In 2008, candidate Barack Obama promised to take the lead in a global effort to boost health care infrastructure, working with a group of industrialized countries and the private sector. The campaign called this effort "Health Infrastructure 2020."
That G8-centered infrastructure effort has largely failed to materialize. "What happened to health at the G8?" wrote Amanda Glassman, director of global health policy at the Center for Global Development, an independent Washington think tank.
That's not to say the United States has been absent from global health efforts. "The U.S. government under the Obama administration has been a big supporter of global health in the context of extreme fiscal pressures," Glassman told PolitiFact.
The White House mentioned to us global efforts across five U.S. agencies to fight HIV and AIDS, monitor disease, strengthen health systems and organize meetings around global health security.
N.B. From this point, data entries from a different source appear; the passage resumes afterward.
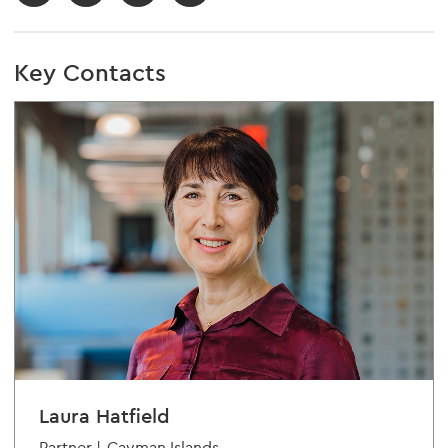
Key Contacts
Laura Hatfield
Partner |
Cayman Islands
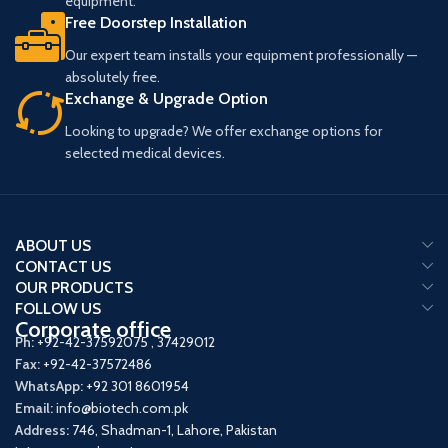
equipment.
Free Doorstep Installation
Our expert team installs your equipment professionally —
absolutely free.
Exchange & Upgrade Option
Looking to upgrade? We offer exchange options for
selected medical devices.
ABOUT US
CONTACT US
OUR PRODUCTS
FOLLOW US
Corporate office
Ph:
+92-42-37592075
,
37429012
Fax:
+92-42-37572486
WhatsApp:
+92 301 8601954
Email:
info@biotech.com.pk
Address:
746, Shadman-1, Lahore, Pakistan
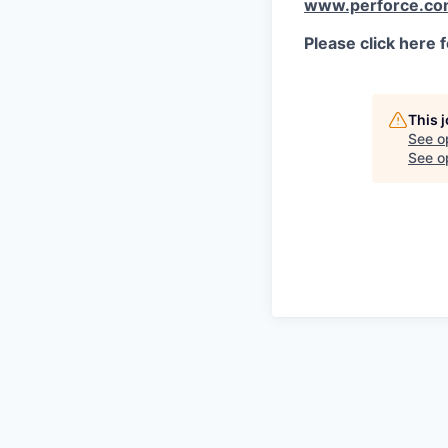
www.perforce.c
Please click here 
This 
See o
See op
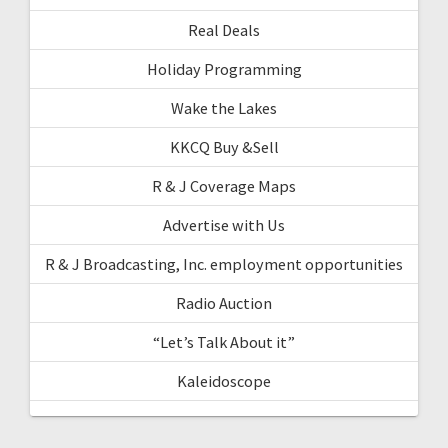
Real Deals
Holiday Programming
Wake the Lakes
KKCQ Buy &Sell
R & J Coverage Maps
Advertise with Us
R & J Broadcasting, Inc. employment opportunities
Radio Auction
“Let’s Talk About it”
Kaleidoscope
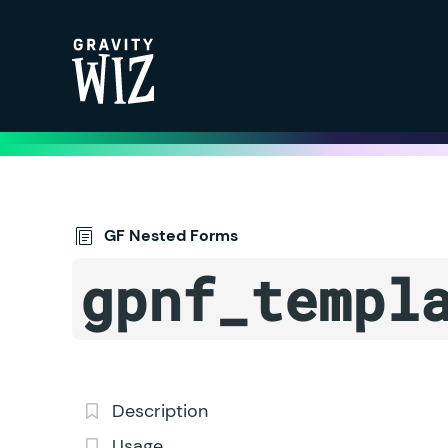
Gravity Wiz
GF Nested Forms
gpnf_templ
Description
Usage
"We'd suggest this has been a commitment we've kept. Perhaps not in name, but in substance," spokesperson Caitlin Hayden said.
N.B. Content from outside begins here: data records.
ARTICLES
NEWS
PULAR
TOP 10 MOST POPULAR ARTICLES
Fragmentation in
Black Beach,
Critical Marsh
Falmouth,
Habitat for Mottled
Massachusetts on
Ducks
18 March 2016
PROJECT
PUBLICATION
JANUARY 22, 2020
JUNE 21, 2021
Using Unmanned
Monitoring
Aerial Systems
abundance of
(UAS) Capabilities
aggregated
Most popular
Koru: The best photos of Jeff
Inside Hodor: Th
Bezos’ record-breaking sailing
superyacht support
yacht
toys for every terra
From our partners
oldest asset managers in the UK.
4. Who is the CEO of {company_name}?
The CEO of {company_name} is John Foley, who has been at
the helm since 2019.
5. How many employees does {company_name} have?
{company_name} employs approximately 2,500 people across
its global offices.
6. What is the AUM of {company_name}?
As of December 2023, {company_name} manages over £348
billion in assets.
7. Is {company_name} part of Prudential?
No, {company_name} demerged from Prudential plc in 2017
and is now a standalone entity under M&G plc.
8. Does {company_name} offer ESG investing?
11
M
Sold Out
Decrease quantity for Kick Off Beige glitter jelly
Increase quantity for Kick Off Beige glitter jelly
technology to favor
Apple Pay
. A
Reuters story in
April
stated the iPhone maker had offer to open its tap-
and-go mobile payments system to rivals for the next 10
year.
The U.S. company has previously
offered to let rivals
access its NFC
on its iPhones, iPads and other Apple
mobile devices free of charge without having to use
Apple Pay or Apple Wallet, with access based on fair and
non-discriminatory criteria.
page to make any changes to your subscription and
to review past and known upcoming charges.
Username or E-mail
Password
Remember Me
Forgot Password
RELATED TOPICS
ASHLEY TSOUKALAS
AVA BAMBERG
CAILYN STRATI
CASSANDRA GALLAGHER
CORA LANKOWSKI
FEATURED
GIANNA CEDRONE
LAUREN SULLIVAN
Still, leadership through the G8 on health infrastructure hasn't shined through.
Just one example: The United States hosted the Group of Eight industrialized nations in May 2012. Global health wasn't even a main topic in the group's Camp David Declaration. It ranked behind the economy, energy and climate change, food security and nutrition, transitions in Afghanistan, the Middle East and North Africa, and various political and security issues.
Meanwhile, the Obama administration's Global Health Initiative, pitched as a six-year, $63 billion effort to consolidate U.S. efforts in more than 80 countries, has never been fully funded and hasn't delivered on its goals. (Though health advocates note it did do some good in terms of integrating U.S. efforts.)
The Obama administration's record on global health gets some applause for helpful initiatives and a commitment even as the world economies struggled. But we've seen no evidence it took "the lead at the G-8" to launch a major health infrastructure initiative. We rate this Promise Broken.